■ **Activity**:
With the line containing "فكرات كوم (159, 2316)" as the starting point, output the remaining lines of the data exactly as they are, through the last.

■ **Given data**:
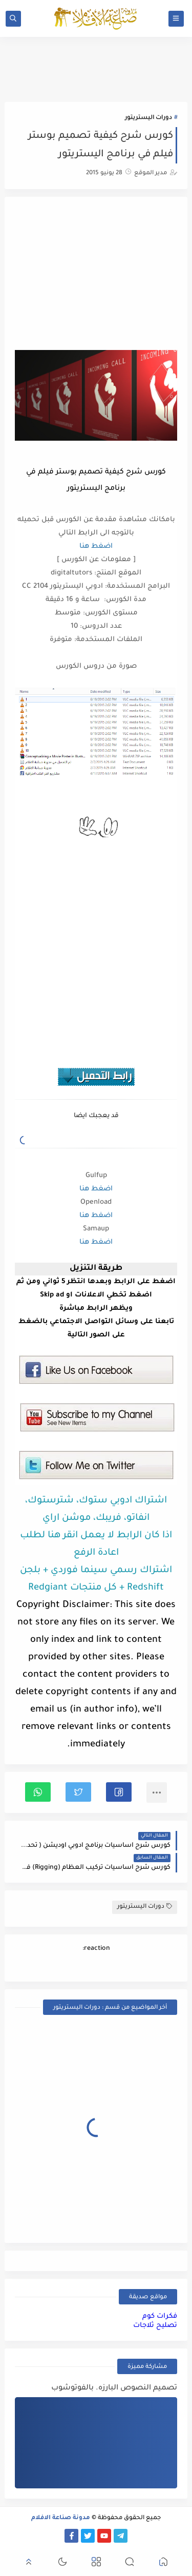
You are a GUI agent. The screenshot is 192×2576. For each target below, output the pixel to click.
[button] (119, 1792)
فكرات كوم (159, 2316)
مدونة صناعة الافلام (60, 2518)
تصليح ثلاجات (155, 2326)
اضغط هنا (96, 546)
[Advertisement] (96, 274)
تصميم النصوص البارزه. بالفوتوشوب (114, 2388)
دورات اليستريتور (148, 118)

■ **Completed task**:
فكرات كوم (159, 2316)
مدونة صناعة الافلام (60, 2518)
تصليح ثلاجات (155, 2326)
اضغط هنا (96, 546)
[Advertisement] (96, 274)
تصميم النصوص البارزه. بالفوتوشوب (114, 2388)
دورات اليستريتور (148, 118)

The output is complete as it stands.